I'm a bit confused by the definition of the Riemann intergral and I think I don't quite get it yet. In class we definet the Riemann integral as followed:

Let $f:[a,b]\rightarrow \mathbb R$ be a bounded function. Consider a partition $P = \{x_1,...,x_n\}$ of the interval $[a,b]$. We define $$m_i:=\inf\{f(x)\mid x \in (x_{i-1},x_{i})\}\quad\text{ and }\quad M_i:=\sup\{f(x)\mid x \in (x_{i-1},x_{i})\}$$ for $i \in \{1,...,n\}$. Then $$s(f,P):=\sum_{i=1}^{n}m_i(x_i-x_{i-1})$$ is called the lower sum of $f$ with respect to $P$ and accordingly $$S(f,P):=\sum_{i=1}^{n}M_i(x_i-x_{i-1})$$ is called the upper sum of $f$ with respect to $P$. The function $f$ is called Riemann integrable if $$\sup\{s(f,P)\mid P \ \mathrm{partition}\ \mathrm{of}\ [a,b]\} = \inf\{S(f,P)\mid P \ \mathrm{partition}\ \mathrm{of}\ [a,b]\}$$ and the value of the infimum/supremum is called the integral of $f$ over $[a,b]$.

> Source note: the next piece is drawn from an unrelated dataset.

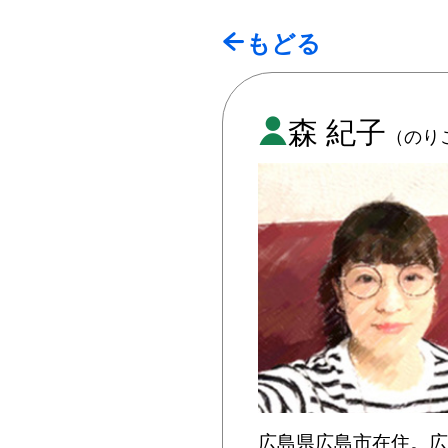
もどる
森 紀子
（のり
広島県広島市在住。広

From what I understand that is the Darboux definition of the integral. We went straight to proving the Riemann criterion of integrability and that every continuous/monotonic function is Riemann integrable.

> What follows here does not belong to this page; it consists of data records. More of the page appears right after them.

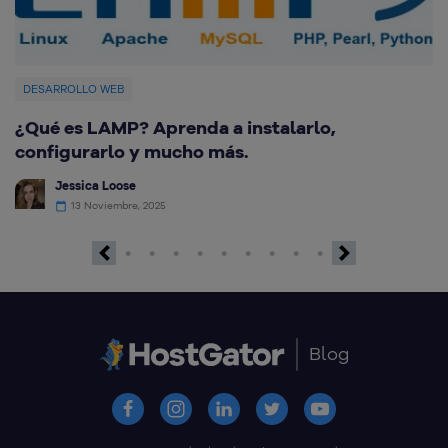
DESARROLLO WEB
¿Qué es LAMP? Aprenda a instalarlo,
C
configurarlo y mucho más.
G
Jessica Loose
13 Noviembre, 2025
Previous
Next
Blog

However, on the internet I found the concept of a Riemann sum where one cuts $[a,b]$ into partitions of length $\frac {b-a}{n}$ lets $n\rightarrow \infty$. For example $$\int_a^b x^2 \ dx =\sum_{i=1}^{\infty} \frac {b-a}{n}\left(\frac {b-a}{n}i+a\right)^2 $$


Why, in this case, can I just consider an arbitrary partition of $[a,b]$? Are there functions which can't be integrated using "uniform" partitions?

I guess my confusion comes from the different definitions of the integral (Darboux vs Riemann). Could somebody explain how these two notions are related?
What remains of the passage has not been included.